Other frames direct the viewer’s perspective, too. The Food Evolution filmmakers say they interviewed 200 experts but the focus is almost entirely on whether or not GMO foods are safe to eat—and how the misinformation about food safety is stifling potentially lifesaving technology in other parts of the world. Because they were laser-focused on this narrow frame they left out valid arguments against the technology such as its role in exacerbating herbicide resistance in weeds as well as the politicized fights over whether glyphosate, the main herbicide connected to GMOs, causes cancer.

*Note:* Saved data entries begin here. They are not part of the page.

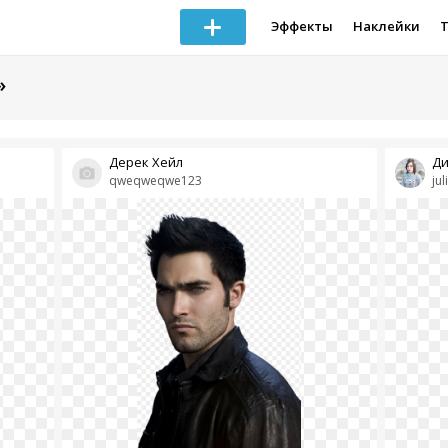
Эффекты
Наклейки
»
Дерек Хейл
Ди
qweqweqwe123
ju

And during the documentary’s takedown of Charles Benbrook, the filmmakers chose to flash a New York Times article on the screen, which laid out the scientist’s ties to the organic industry. Although it is true Benbrook has had financial ties to the organic industry, painting him as a pure villain isn’t quite right. In reality, he uses real data in his work, unlike many other GMO critics, and his perspective on GMOs and herbicide use can be quite nuanced. The film also failed to mention the biotech industry has also faced criticism for financial ties with university scientists, which is covered in that same Times article. By isolating Benbrook, viewers might think the organic industry’s actions are uniquely egregious when in fact questionable behavior has occurred on both sides.

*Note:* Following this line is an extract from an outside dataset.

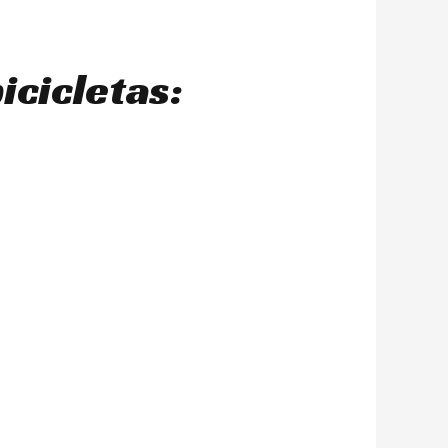
icicletas:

Island Earth, meanwhile, lacks follow-through. In one scene a tractor fitted with a row-crop sprayer applies pesticides on an open test field that belongs to Pioneer, which sells GMO seed. A local resident named Malia Chun gestures toward the field and says, “almost every resident” on a street nearby has cancer, suggesting a link. Chun also says she had her daughter’s hair tested for pesticides, which turned up evidence of 36 different chemicals, eight of which were “restricted use.”

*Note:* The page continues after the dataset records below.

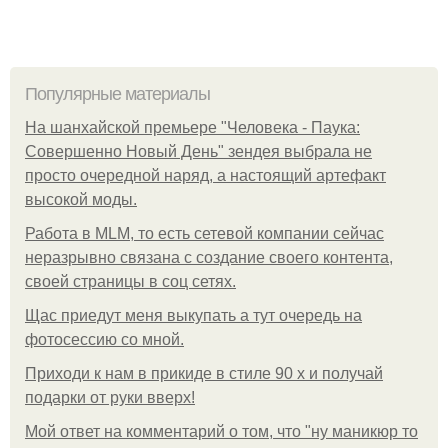
Популярные материалы
На шанхайской премьере "Человека - Паука:
Совершенно Новый День" зендея выбрала не
просто очередной наряд, а настоящий артефакт
высокой моды.
Работа в MLM, то есть сетевой компании сейчас
неразрывно связана с создание своего контента,
своей страницы в соц сетях.
Щас приедут меня выкупать а тут очередь на
фотосессию со мной.
Приходи к нам в прикиде в стиле 90 х и получай
подарки от руки вверх!
Мой ответ на комментарий о том, что "ну маникюр то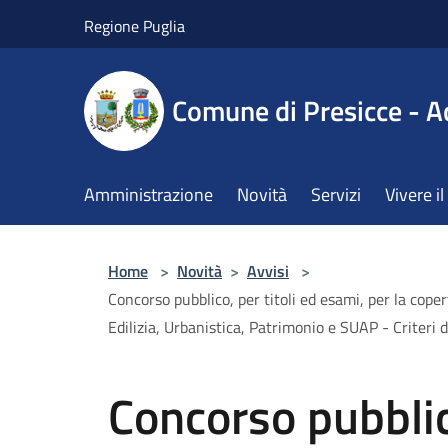
Salta al contenuto principale
Regione Puglia
Comune di Presicce - A
Amministrazione
Novità
Servizi
Vivere 
Home
>
Novità
>
Avvisi
>
Concorso pubblico, per titoli ed esami, per la coper
Edilizia, Urbanistica, Patrimonio e SUAP - Criteri d
Concorso pubblico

It makes for a powerful narrative. But the filmmaker, Cyrus Sutton, doesn’t give the viewer any context as to how likely it is that these pesticides are linked to cancer or other health problems. There are no interviews with toxicologists, epidemiologists or risk experts. It’s not clear whether the pesticides in Chun’s daughter’s hair were present in harmful amounts. These are all starting points for worthy investigation but the way they are treated raises more questions than it answers. When asked about the claims his subjects make, Sutton says he “tried to portray people’s sentiments as accurately as I could. On the science side of things, I tried to understand and convey the nuances on the issue with the limited time and resources that I had.”
The problem is, the very nature of documentary films demands a narrow storytelling lens, and both films left out key context that would have made for a fuller—and more accurate—depiction of GMOs. If only Island Earth could have applied some of the scientific rigor from Food Evolution, and Food Evolution could have considered the broader implications of the GMO industry. Or, as Nathanael Johnson, a reporter at Grist who appears in both films, put it to me: “There’s probably a world in which some master documentarian would find a way to fuse these two [films] into something that was really solid.”
It may be an impossible task, but filmmakers eyeing the next generation of genetic technologies would do well to give audiences not only entertainment but also a story that captures more facets of their subject.